Case A 74-year-old woman was admitted our hospital due to several episodes of dizziness and syncope. Her past medical history was not remarkable. Physical examination revealed no abnormalities except irregular and rapid heart beats. The 12-lead ECG on admission showed a rapid and irregularly irregular rhythm followed by loss of electrical activity which occupy the last one-third of the recoding (Fig. 1). Rhythm strip recording on ward revealed repeated paroxysms of the same tachyarrhythmia followed by ventricular asystole ranging 5 to 12 seconds (Fig. 2). The patient told us she felt dizziness at the time of long ventricular asystole. She was started on oral flecainide (200 mg/day) to suppress the attacks of the tachyarrhythmia with a hope that it may prevent ventricular asystole because every witnessed episodes of ventricular asystole developed after spontaneous termination of the tachycardia. After restoring sinus rhythm sinus pause developed intermittently (Fig 3). Therefore we thought she needed a permanent pacemaker. Sinus node and AV conduction system were evaluated with electrophysiology study. Sinus node function was remarkably depressed; SNRT, 5,063 ms, corrected SNRT 3,035 ms. There was no significant change in the values after IV administration of atropine (2.0 mg). AV block cycle length was 490 ms and no VA conduction was present. Finally, we put a VVI pacemaker. She was discharged on oral flecainide (150 mg/day) with no events on the 10th hospital day. Her final diagnosis was sick sinus syndrome presenting with bradycardia-tachycardia syndrome requiring antiarrhythmic drug therapy and permanent pacemaker implantation to control paroxysmal atrial fibrillation and to prevent long ventricular asystole.
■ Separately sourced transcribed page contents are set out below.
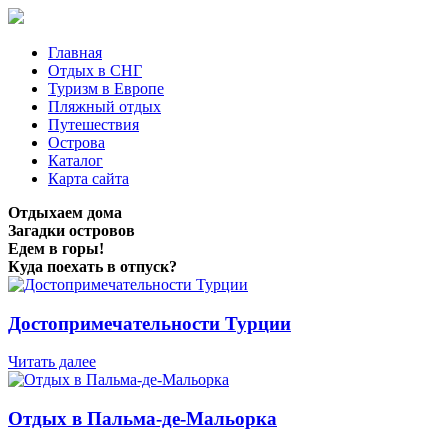
Главная
Отдых в СНГ
Туризм в Европе
Пляжный отдых
Путешествия
Острова
Каталог
Карта сайта
Отдыхаем дома
Загадки островов
Едем в горы!
Куда поехать в отпуск?
Достопримечательности Турции
Читать далее
Отдых в Пальма-де-Мальорка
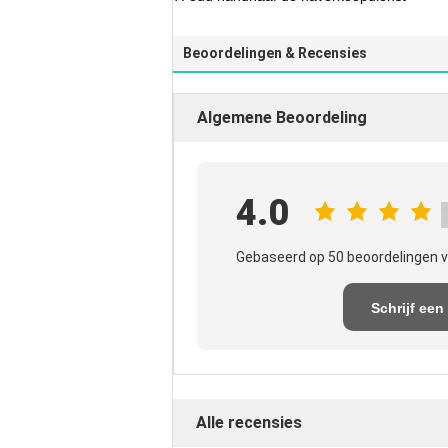
Beoordelingen & Recensies
Algemene Beoordeling
4.0
Gebaseerd op 50 beoordelingen v
Schrijf een
recensie
Alle recensies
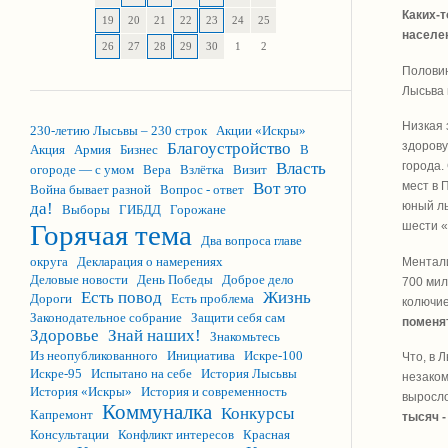
Каких-т
19
20
21
22
23
24
25
населен
26
27
28
29
30
1
2
Половин
Лысьва 
Низкая 
230-летию Лысьвы – 230 строк
Акции «Искры»
Благоустройство
здорову
Акция
Армия
Бизнес
В
Власть
города.
огороде — с умом
Вера
Взлётка
Визит
Вот это
мест в 
Война бывает разной
Вопрос - ответ
да!
юный лы
Выборы
ГИБДД
Горожане
Горячая тема
шести «
Два вопроса главе
округа
Декларация о намерениях
Ментали
Деловые новости
День Победы
Доброе дело
700 мил
Есть повод
Жизнь
Дороги
Есть проблема
колючие
Законодательное собрание
Защити себя сам
поменя
Здоровье
Знай наших!
Знакомьтесь
Из неопубликованного
Инициатива
Искре-100
Что, в 
Искре-95
Испытано на себе
История Лысьвы
незаком
История «Искры»
История и современность
выросло
Коммуналка
Конкурсы
Капремонт
тысяч -
Консультации
Конфликт интересов
Красная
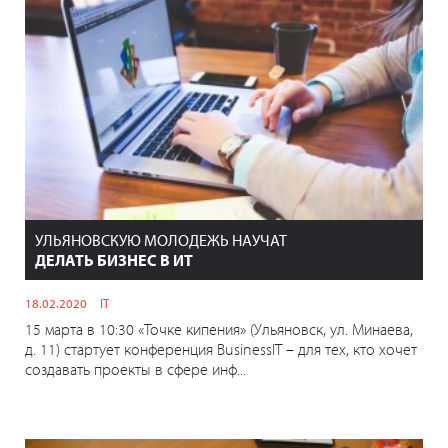
УЛЬЯНОВСКУЮ МОЛОДЕЖЬ НАУЧАТ
ДЕЛАТЬ БИЗНЕС В ИТ
18.02.2020
IT
15 марта в 10:30 «Точке кипения» (Ульяновск, ул. Минаева,
д. 11) стартует конференция BusinessIT – для тех, кто хочет
создавать проекты в сфере инф...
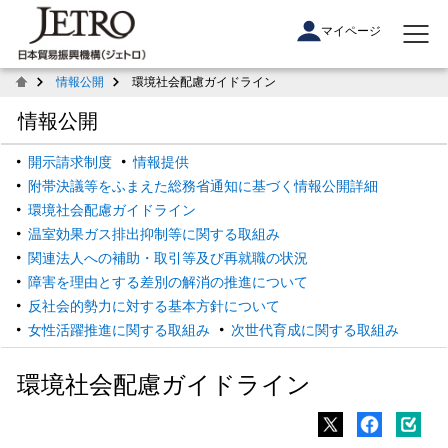
マイページ
情報公開
環境社会配慮ガイドライン
情報公開
開示請求制度
情報提供
附帯決議等をふまえた総務省通知に基づく情報公開詳細
環境社会配慮ガイドライン
温室効果ガス排出抑制等に関する取組み
関連法人への補助・取引等及び再就職の状況
障害を理由とする差別の解消の推進について
反社会的勢力に対する基本方針について
女性活躍推進に関する取組み
次世代育成に関する取組み
環境社会配慮ガイドライン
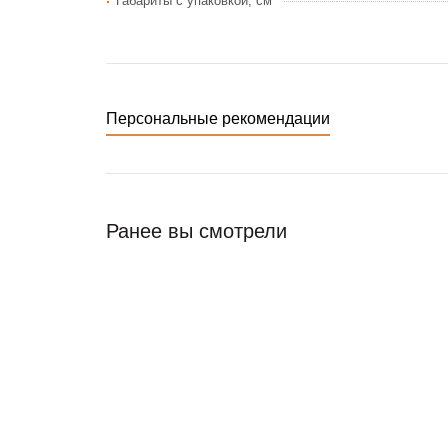
Габариты c упаковкой, см
Персональные рекомендации
Ранее вы смотрели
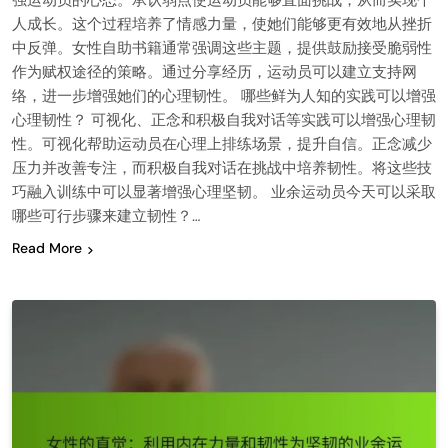
强运动员的心态。承认弱点使运动员能够直面挑战，从而实现个
人成长。这个过程培养了情感力量，使她们能够更有效地从挫折
中反弹。女性自助书籍通常强调这些主题，提供鼓励接受脆弱性
作为赋权途径的策略。通过分享经历，运动员可以建立支持网
络，进一步增强她们的心理韧性。 哪些鲜为人知的实践可以增强
心理韧性？ 可视化、正念和积极自我对话等实践可以增强心理韧
性。可视化帮助运动员在心理上排练场景，提升自信。正念减少
压力并改善专注，而积极自我对话在挑战中培养韧性。将这些技
巧融入训练中可以显著增强心理坚韧。 业余运动员今天可以采取
哪些可行步骤来建立韧性？…
Read More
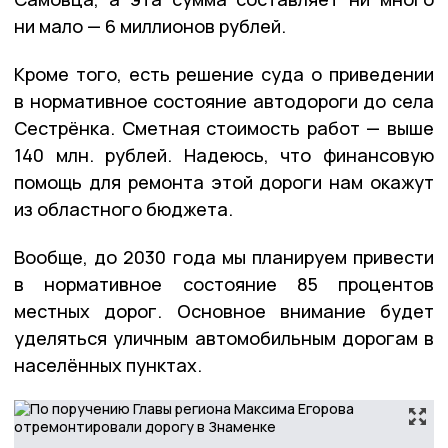
ни мало — 6 миллионов рублей.
Кроме того, есть решение суда о приведении
в нормативное состояние автодороги до села
Сестрёнка. Сметная стоимость работ — выше
140 млн. рублей. Надеюсь, что финансовую
помощь для ремонта этой дороги нам окажут
из областного бюджета.
Вообще, до 2030 года мы планируем привести
в нормативное состояние 85 процентов
местных дорог. Основное внимание будет
уделяться уличным автомобильным дорогам в
населённых пунктах.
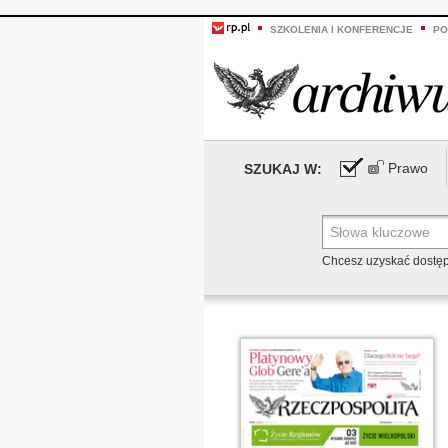
SZKOLENIA I KONFERENCJE
PO
Prawo
SZUKAJ W:
Chcesz uzyskać dostę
Legend Fig. 1. A 12-lead electrocardiogram (ECG) showing a rapid irregularly irregular rhythm followed by total loss of electrical signal.
Fig. 2. Rhythm strip recording of ECG revealing that paroxysmal attacks of atrial fibrillation always terminated with a long ventricular asystole.
Fig. 3. Sinus pause recorded after restoring sinus rhythm with oral flecainide.
Fig. 4. A 12-lead ECG recorded after implanting a permanent VVI pacemaker.